Wer schon einmal einen 3D-Film gesehen hat, kann sich einer gewisse Faszination nicht entziehen. Zwar ist das Thema nicht ganz neu: Entsprechende Fernseher und Notebooks sind schon seit einiger Zeit im Handel. Die Verbreitung dürfte aber noch gering sein. Hinderlich ist nach wie vor, dass man für das 3D-Erlebnis je nach Verfahren eine Shutter- oder Polarisationsbrille benötigt. So will aber eigentlich niemand vor dem Notebook oder PC sitzen.

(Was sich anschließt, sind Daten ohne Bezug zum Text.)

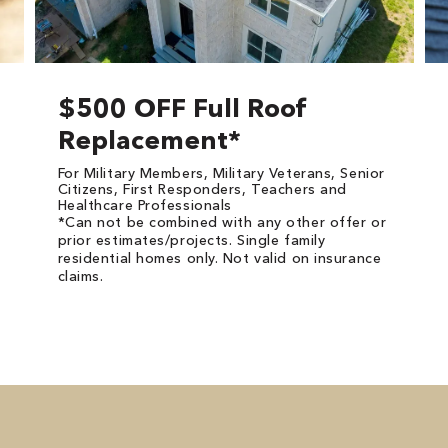
$500 OFF Full Roof
Replacement*
For Military Members, Military Veterans, Senior
Citizens, First Responders, Teachers and
Healthcare Professionals
*Can not be combined with any other offer or
prior estimates/projects. Single family
residential homes only. Not valid on insurance
claims.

Schon seit einiger Zeit ist davon die Rede, dass die Lösung mit der Brille nur ein Zwischenschritt ist. Auf Messen werden immer wieder Fernseher gezeigt, die auch ohne Brille auskommen. Im Handel ist davon zumindest in Europa aber noch nichts zu sehen – lediglich bei deutlich kleineren Displays wie vom Nintendo 3DS, dem HTC Evo 3D und dem LG Optimus 3D dürfen wir uns über brillenlose Tiefendarstellung freuen. Toshiba macht mit dem Qosmio F750 nun ernst und bringt das erste Notebook auf den Markt, dass brillenloses 3D ermöglichen soll. Aber hält die Lösung was der Hersteller verspricht?

Design

Auf den ersten Blick unterscheidet sich dieses Gerät nicht von jedem anderen Mobilrechner. Das Toshiba Qosmio F750 hat ein Chassis aus weißem Kunststoff. Der Deckel ist mit Hochglanzlack überzogen, durch den feine Linien schimmern, die die recht große Fläche auflockern. Anders als bei einem schwarzen Gerät sieht man Fingerabdrücke auf dem Gerät nur schwach. Der Displaydeckel gibt schon bei leichtem Druck deutlich nach. Weiße LEDs werten das Gerät optisch deutlich auf, edle Materialien wie Alu sind aber nicht zu finden.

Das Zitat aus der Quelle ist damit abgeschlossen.